A fundamental goal of scientific research is to identify the underlying variables that govern crucial processes of a system. Here we proposed a new index, WiBB, which integrates the merits of several existing methods: a model-weighting method from information theory (Wi), a standardized regression coefficient method measured by ß* (B), and bootstrap resampling technique (B). We applied the WiBB in simulated datasets with known correlation structures, for both linear models (LM) and generalized linear models (GLM), to evaluate its performance. We also applied two other methods, relative sum of wight (SWi), and standardized beta (ß*), to evaluate their performance in comparison with the WiBB method on ranking predictor importances under various scenarios. We also applied it to an empirical dataset in a plant genus Mimulus to select bioclimatic predictors of species’ presence across the landscape. Results in the simulated datasets showed that the WiBB method outperformed the ß* and SWi methods in scenarios with small and large sample sizes, respectively, and that the bootstrap resampling technique significantly improved the discriminant ability. When testing WiBB in the empirical dataset with GLM, it sensibly identified four important predictors with high credibility out of six candidates in modeling geographical distributions of 71 Mimulus species. This integrated index has great advantages in evaluating predictor importance and hence reducing the dimensionality of data, without losing interpretive power. The simplicity of calculation of the new metric over more sophisticated statistical procedures, makes it a handy method in the statistical toolbox.
Methods To simulate independent datasets (size = 1000), we adopted Galipaud et al.’s approach (2014) with custom modifications of the data.simulation function, which used the multiple normal distribution function rmvnorm in R package mvtnorm(v1.0-5, Genz et al. 2016). Each dataset was simulated with a preset correlation structure between a response variable (y) and four predictors(x1, x2, x3, x4). The first three (genuine) predictors were set to be strongly, moderately, and weakly correlated with the response variable, respectively (denoted by large, medium, small Pearson correlation coefficients, r), while the correlation between the response and the last (spurious) predictor was set to be zero.

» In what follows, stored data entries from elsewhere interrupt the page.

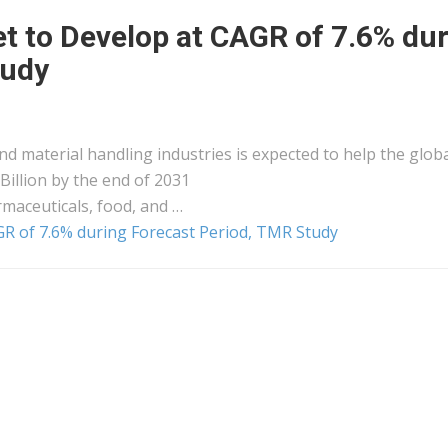
t to Develop at CAGR of 7.6% du
tudy
nd material handling industries is expected to help the glob
Billion by the end of 2031
maceuticals, food, and …
R of 7.6% during Forecast Period, TMR Study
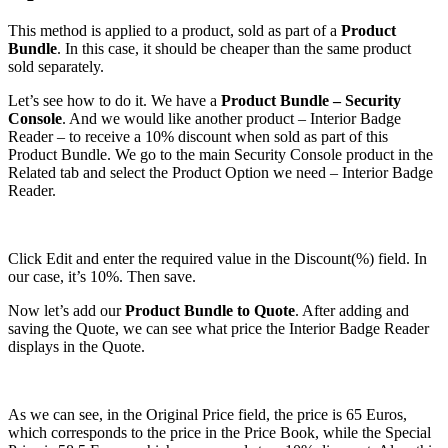
This method is applied to a product, sold as part of a
Product
Bundle
. In this case, it should be cheaper than the same product
sold separately.
Let’s see how to do it. We have a
Product Bundle – Security
Console
. And we would like another product – Interior Badge
Reader – to receive a 10% discount when sold as part of this
Product Bundle. We go to the main Security Console product in the
Related tab and select the Product Option we need – Interior Badge
Reader.
Click Edit and enter the required value in the Discount(%) field. In
our case, it’s 10%. Then save.
Now let’s add our
Product Bundle to Quote
. After adding and
saving the Quote, we can see what price the Interior Badge Reader
displays in the Quote.
As we can see, in the Original Price field, the price is 65 Euros,
which corresponds to the price in the Price Book, while the Special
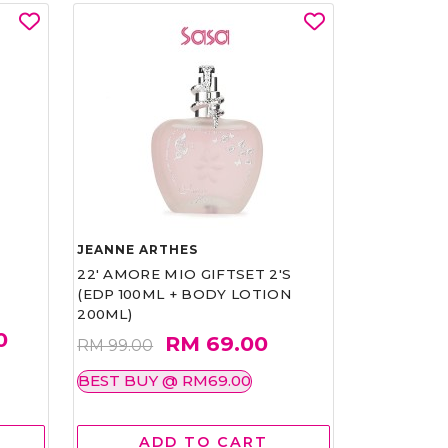
JEANNE ARTHES
22' AMORE MIO GIFTSET 2'S
(EDP 100ML + BODY LOTION
200ML)
0
RM 69.00
RM 99.00
BEST BUY @ RM69.00
ADD TO CART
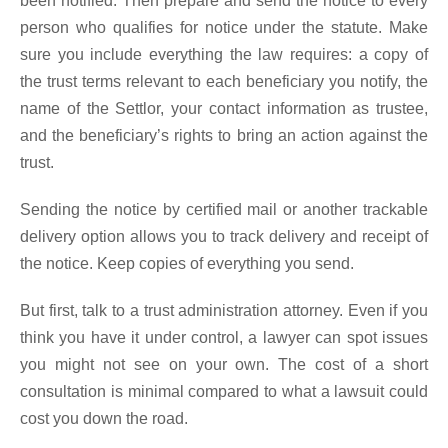
been notified. Then prepare and send the notice to every
person who qualifies for notice under the statute. Make
sure you include everything the law requires: a copy of
the trust terms relevant to each beneficiary you notify, the
name of the Settlor, your contact information as trustee,
and the beneficiary’s rights to bring an action against the
trust.
Sending the notice by certified mail or another trackable
delivery option allows you to track delivery and receipt of
the notice. Keep copies of everything you send.
But first, talk to a trust administration attorney. Even if you
think you have it under control, a lawyer can spot issues
you might not see on your own. The cost of a short
consultation is minimal compared to what a lawsuit could
cost you down the road.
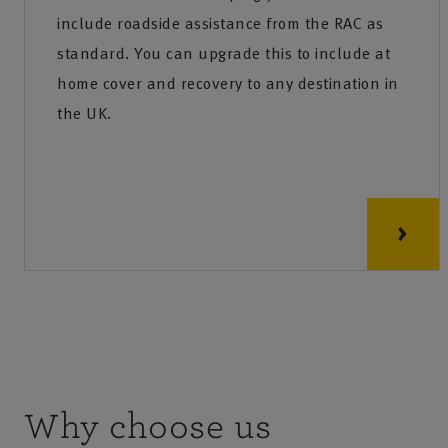
include roadside assistance from the RAC as
standard. You can upgrade this to include at
home cover and recovery to any destination in
the UK.
Why choose us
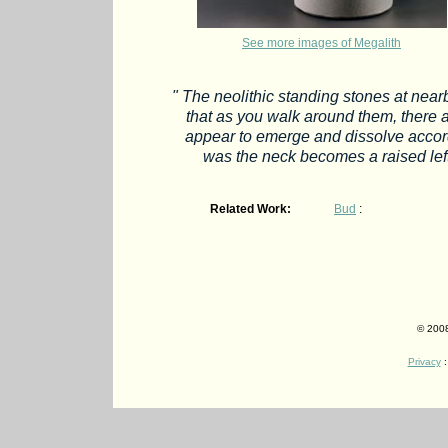
See more images of Megalith
" The neolithic standing stones at nearby
that as you walk around them, there a
appear to emerge and dissolve accor
was the neck becomes a raised left
Related Work:
Bud
:
© 2008
Privacy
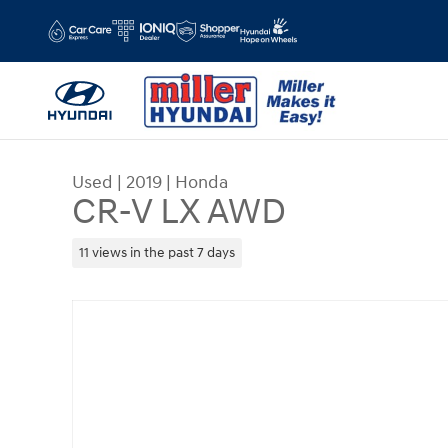
Skip to main content
Used
|
2019
|
Honda
CR-V LX AWD
11 views in the past 7 days
Used 2019 Honda CR-V LX AWD SUV Photo 1 of 1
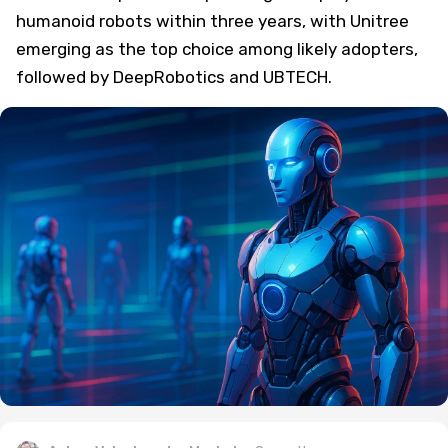
humanoid robots within three years, with Unitree
emerging as the top choice among likely adopters,
followed by DeepRobotics and UBTECH.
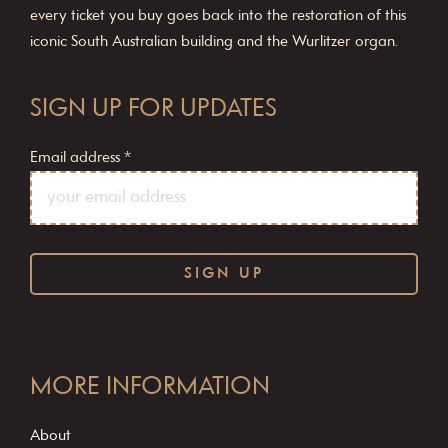
every ticket you buy goes back into the restoration of this
iconic South Australian building and the Wurlitzer organ.
SIGN UP FOR UPDATES
Email address
*
C
o
MORE INFORMATION
n
s
About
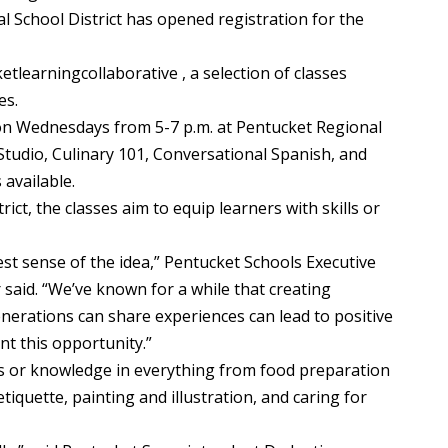
chool District has opened registration for the
tlearningcollaborative , a selection of classes
es.
on Wednesdays from 5-7 p.m. at Pentucket Regional
 Studio, Culinary 101, Conversational Spanish, and
 available.
ict, the classes aim to equip learners with skills or
uest sense of the idea,” Pentucket Schools Executive
said. “We’ve known for a while that creating
nerations can share experiences can lead to positive
nt this opportunity.”
lls or knowledge in everything from food preparation
tiquette, painting and illustration, and caring for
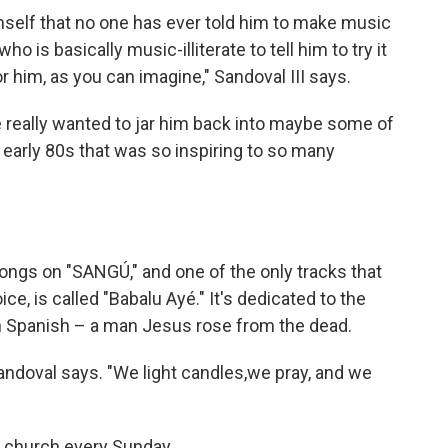
imself that no one has ever told him to make music
o is basically music-illiterate to tell him to try it
 him, as you can imagine," Sandoval III says.
we really wanted to jar him back into maybe some of
 early 80s that was so inspiring to so many
ngs on "SANGÚ," and one of the only tracks that
e, is called "Babalu Ayé." It's dedicated to the
in Spanish – a man Jesus rose from the dead.
andoval says. "We light candles,we pray, and we
o church every Sunday.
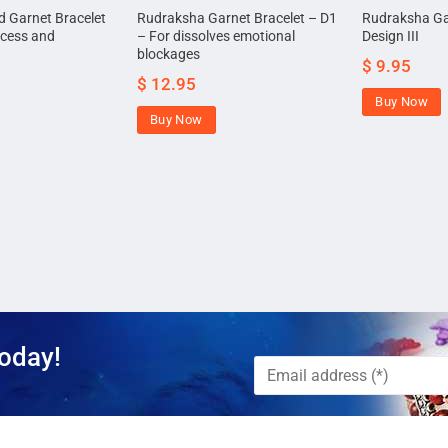
 Garnet Bracelet
Rudraksha Garnet Bracelet – D1
Rudraksha Ga
ccess and
– For dissolves emotional
Design III
blockages
$
9.95
$
12.95
Buy Now
Buy Now
oday!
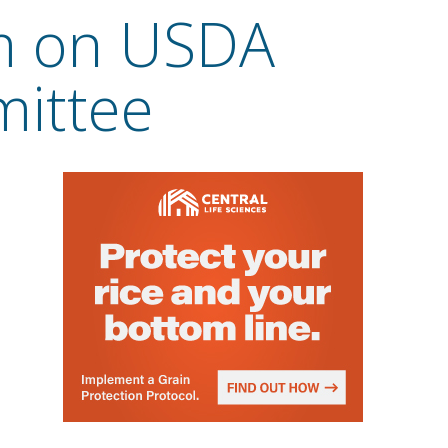
m on USDA
mittee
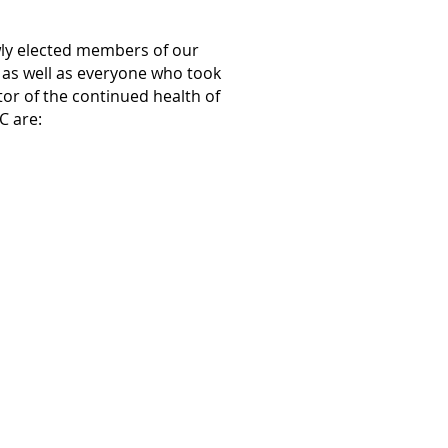
wly elected members of our
e as well as everyone who took
ator of the continued health of
C are:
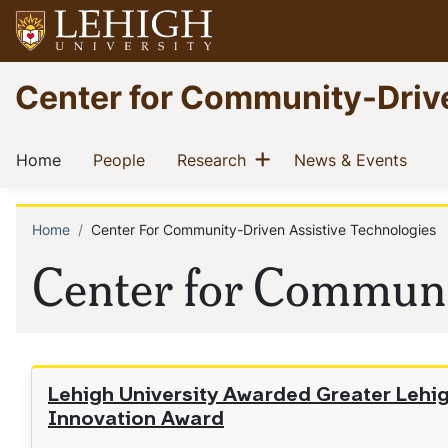
Skip
to
main
Go
Center for Community-Driv
content
to
homepage
Main
Show menu
(current)
(current)
(current)
(curr
Home
People
Research
News & Events
navigation
Home
Center For Community-Driven Assistive Technologies
Breadcrumb
Center for Communi
Lehigh University Awarded Greater Leh
Innovation Award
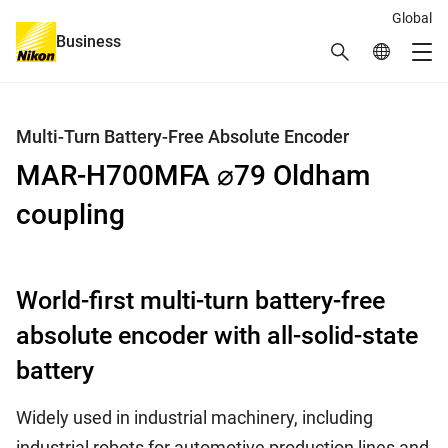
Global
Business
Search
Global Netw
Me
Global Navigation
Multi-Turn Battery-Free Absolute Encoder
MAR-H700MFA ⌀79 Oldham
coupling
World-first multi-turn battery-free
absolute encoder with all-solid-state
battery
Widely used in industrial machinery, including
industrial robots for automotive production lines and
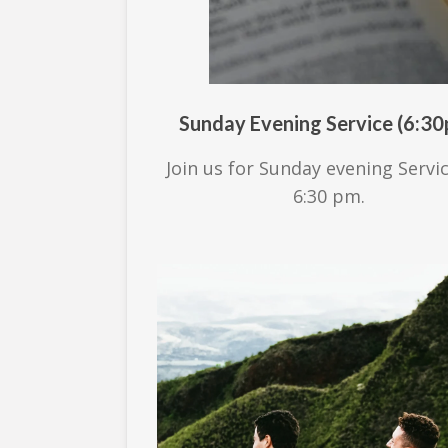
Sunday Evening Service (6:3
Join us for Sunday evening Servi
6:30 pm.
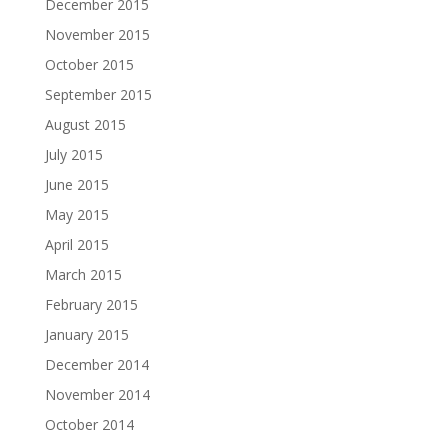
December 2015
November 2015
October 2015
September 2015
August 2015
July 2015
June 2015
May 2015
April 2015
March 2015
February 2015
January 2015
December 2014
November 2014
October 2014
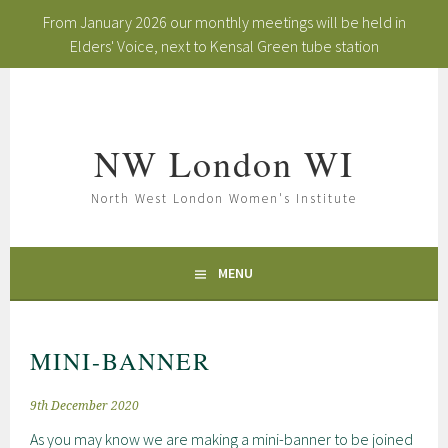
From January 2026 our monthly meetings will be held in
Elders' Voice, next to Kensal Green tube station
Skip
to
content
NW London WI
North West London Women's Institute
MENU
MINI-BANNER
9th December 2020
As you may know we are making a mini-banner to be joined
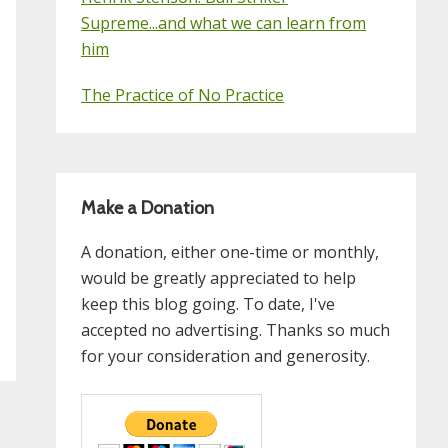
Supreme...and what we can learn from
him
The Practice of No Practice
Make a Donation
A donation, either one-time or monthly,
would be greatly appreciated to help
keep this blog going. To date, I've
accepted no advertising. Thanks so much
for your consideration and generosity.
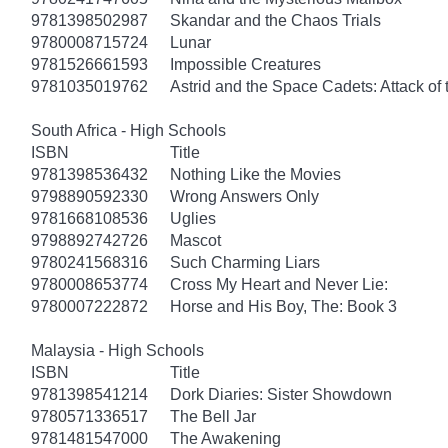
9781398502987
Skandar and the Chaos Trials
9780008715724
Lunar
9781526661593
Impossible Creatures
9781035019762
Astrid and the Space Cadets: Attack of 
South Africa - High Schools
ISBN
Title
9781398536432
Nothing Like the Movies
9798890592330
Wrong Answers Only
9781668108536
Uglies
9798892742726
Mascot
9780241568316
Such Charming Liars
9780008653774
Cross My Heart and Never Lie:
9780007222872
Horse and His Boy, The: Book 3
Malaysia - High Schools
ISBN
Title
9781398541214
Dork Diaries: Sister Showdown
9780571336517
The Bell Jar
9781481547000
The Awakening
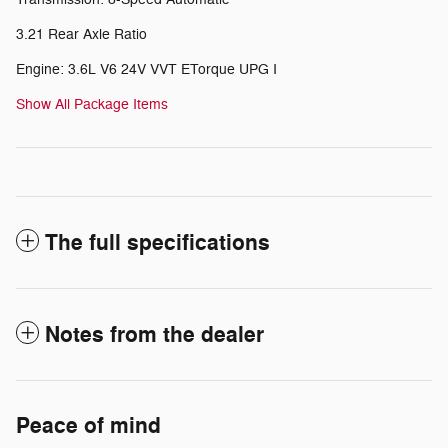
3.21 Rear Axle Ratio
Engine: 3.6L V6 24V VVT ETorque UPG I
Show All Package Items
The full specifications
Notes from the dealer
Peace of mind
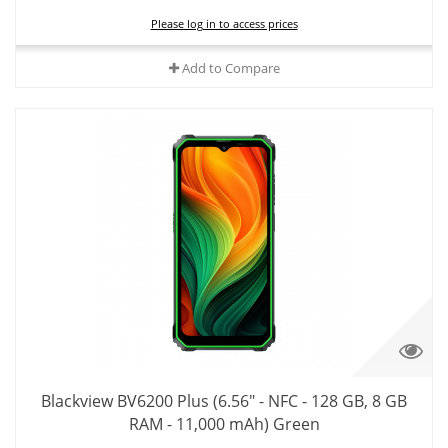
Please log in to access prices
Add to Compare
Blackview BV6200 Plus (6.56" - NFC - 128 GB, 8 GB
RAM - 11,000 mAh) Green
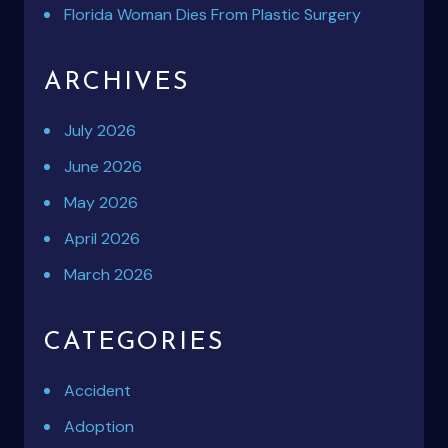
Florida Woman Dies From Plastic Surgery
ARCHIVES
July 2026
June 2026
May 2026
April 2026
March 2026
CATEGORIES
Accident
Adoption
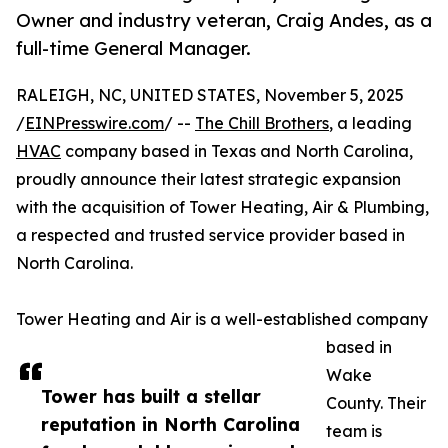
Owner and industry veteran, Craig Andes, as a
full-time General Manager.
RALEIGH, NC, UNITED STATES, November 5, 2025
/
EINPresswire.com
/ --
The Chill Brothers
, a leading
HVAC
company based in Texas and North Carolina,
proudly announce their latest strategic expansion
with the acquisition of Tower Heating, Air & Plumbing,
a respected and trusted service provider based in
North Carolina.
Tower Heating and Air is a well-established company
based in
Wake
Tower has built a stellar
County. Their
reputation in North Carolina
team is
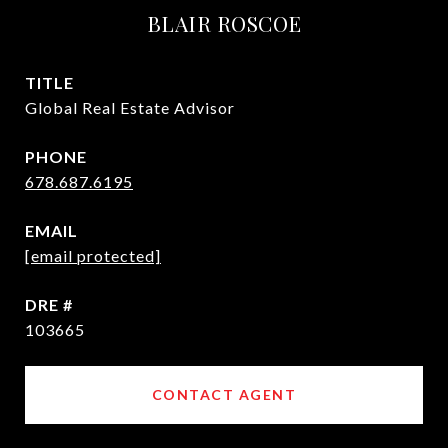
BLAIR ROSCOE
TITLE
Global Real Estate Advisor
PHONE
678.687.6195
EMAIL
[email protected]
DRE #
103665
CONTACT AGENT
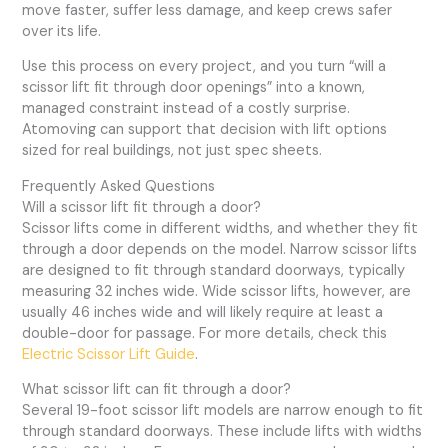
move faster, suffer less damage, and keep crews safer
over its life.
Use this process on every project, and you turn “will a
scissor lift fit through door openings” into a known,
managed constraint instead of a costly surprise.
Atomoving can support that decision with lift options
sized for real buildings, not just spec sheets.
Frequently Asked Questions
Will a scissor lift fit through a door?
Scissor lifts come in different widths, and whether they fit
through a door depends on the model. Narrow scissor lifts
are designed to fit through standard doorways, typically
measuring 32 inches wide. Wide scissor lifts, however, are
usually 46 inches wide and will likely require at least a
double-door for passage. For more details, check this
Electric Scissor Lift Guide
.
What scissor lift can fit through a door?
Several 19-foot scissor lift models are narrow enough to fit
through standard doorways. These include lifts with widths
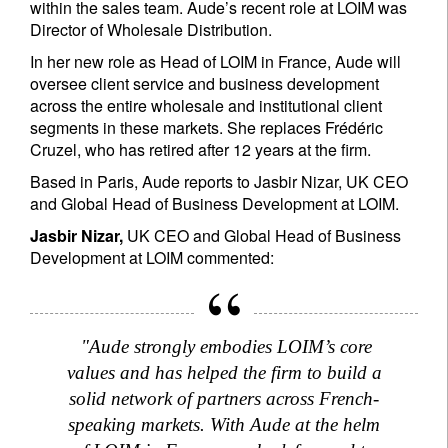
within the sales team. Aude’s recent role at LOIM was
Director of Wholesale Distribution.
In her new role as Head of LOIM in France, Aude will
oversee client service and business development
across the entire wholesale and institutional client
segments in these markets. She replaces Frédéric
Cruzel, who has retired after 12 years at the firm.
Based in Paris, Aude reports to Jasbir Nizar, UK CEO
and Global Head of Business Development at LOIM.
Jasbir Nizar,
UK CEO and Global Head of Business
Development at LOIM commented:
"Aude strongly embodies LOIM’s core
values and has helped the firm to build a
solid network of partners across French-
speaking markets. With Aude at the helm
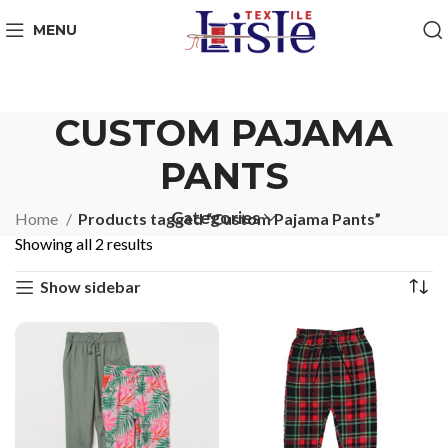
MENU
CUSTOM PAJAMA
PANTS
Categories
Home
Products tagged “Custom Pajama Pants”
Showing all 2 results
Show sidebar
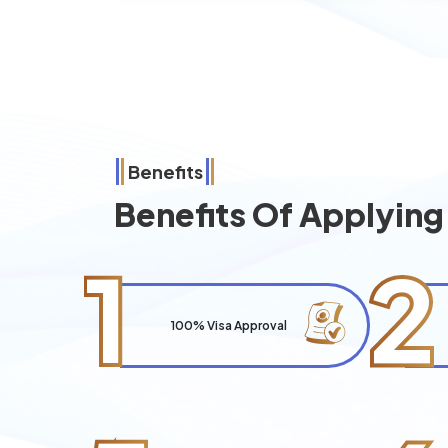
Benefits
Benefits Of Applyin
1
2
100% Visa Approval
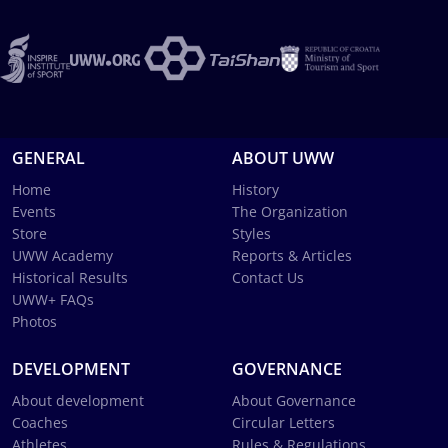
GENERAL
ABOUT UWW
Home
History
Events
The Organization
Store
Styles
UWW Academy
Reports & Articles
Historical Results
Contact Us
UWW+ FAQs
Photos
DEVELOPMENT
GOVERNANCE
About development
About Governance
Coaches
Circular Letters
Athletes
Rules & Regulations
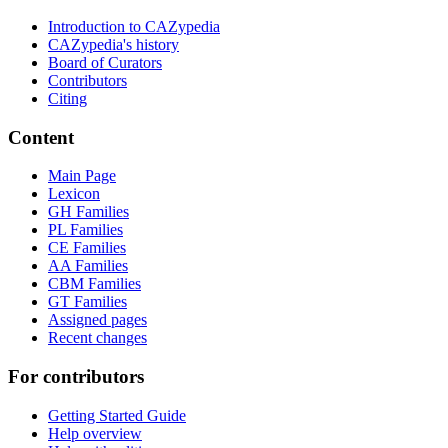
Introduction to CAZypedia
CAZypedia's history
Board of Curators
Contributors
Citing
Content
Main Page
Lexicon
GH Families
PL Families
CE Families
AA Families
CBM Families
GT Families
Assigned pages
Recent changes
For contributors
Getting Started Guide
Help overview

We simulated datasets with three levels of differences of correlation coefficients of consecutive predictors, where ∆r = 0.1, 0.2, 0.3, respectively. These three levels of ∆r resulted in three correlation structures between the response and four predictors: (0.3, 0.2, 0.1, 0.0), (0.6, 0.4, 0.2, 0.0), and (0.8, 0.6, 0.3, 0.0), respectively. We repeated the simulation procedure 200 times for each of three preset correlation structures (600 datasets in total), for LM fitting later. For GLM fitting, we modified the simulation procedures with additional steps, in which we converted the continuous response into binary data O (e.g., occurrence data having 0 for absence and 1 for presence). We tested the WiBB method, along with two other methods, relative sum of wight (SWi), and standardized beta (ß*), to evaluate the ability to correctly rank predictor importances under various scenarios. The empirical dataset of 71 Mimulus species was collected by their occurrence coordinates and correponding values extracted from climatic layers from WorldClim dataset (www.worldclim.org), and we applied the WiBB method to infer important predictors for their geographical distributions.